Predicting the saliency of information for videos has been a popular problem, with uses in compression and streaming applications. Gaze predictions for future frames in 360 degree videos can enhance dynamic streaming capabilities providing greater pixels in the Field Of View of the viewer.
A model to predict a probability distribution for the future second in real time is proposed using a combination of rudimentary trajectory prediction and a deep visual features. Further, measurement of the average hit rate is used to show efficiency of the model along with the Mean Squared Error.
Saliency detection is originally a task of predicting scene locations where a human observer may fixate. Saliency detection has recently attracted a great amount of research interest.
The reason behind this growing popularity lies in the effective use of these models in various vision tasks, such as image segmentation, object detection, video summarization and compression, to name a few. The growing popularity of 360 degree videos as the form of entertainment and broadcast media has driven research in effectively streaming the content.

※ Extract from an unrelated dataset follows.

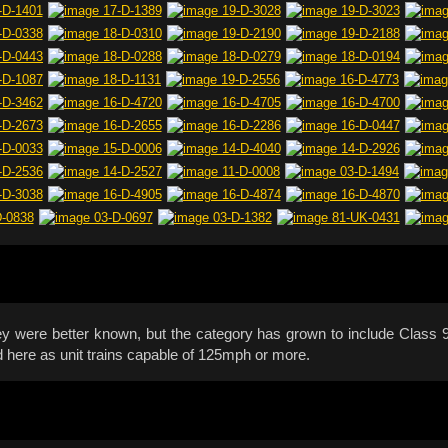
hey were better known, but the category has grown to include Clas
d here as unit trains capable of 125mph or more.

Predicting fixation probabilities of human viewers in the video can allow for us to send the parts of the video with higher likelihood of being viewed with a higher quality. The motive is to push the highest number of pixels into the field of view of the viewer. Thus, improving the dynamic streaming capabilities.
Saliency prediction for 2-d videos has received great attention, but the 360 degree counterpart is deprived of such efforts. Directly transferring models trained on 2-d videos proves challenging due to the spherical representation of the video and also throws away important information about the particular domain.
In this Project, it is attempted to predict the viewpoints for future frames given the fixation trajectories for the past few seconds. Initially, we try exploring methods using visual features, but later the approach is shifted towards using rudimentary coordinates to get an initial estimate that can be refined to produce the final predictions.
The major problem faced while learning visual features is the supervised setting that requires a large amount of data and this domain suffers from a severe dearth of annotated public datasets. Transfer learning features can be an option that seems promising but proper adaptation of the architecture for a 360 degree setting is necessary. Also, the computation needs to be done on the fly, to make the algorithm useable in practical circumstances.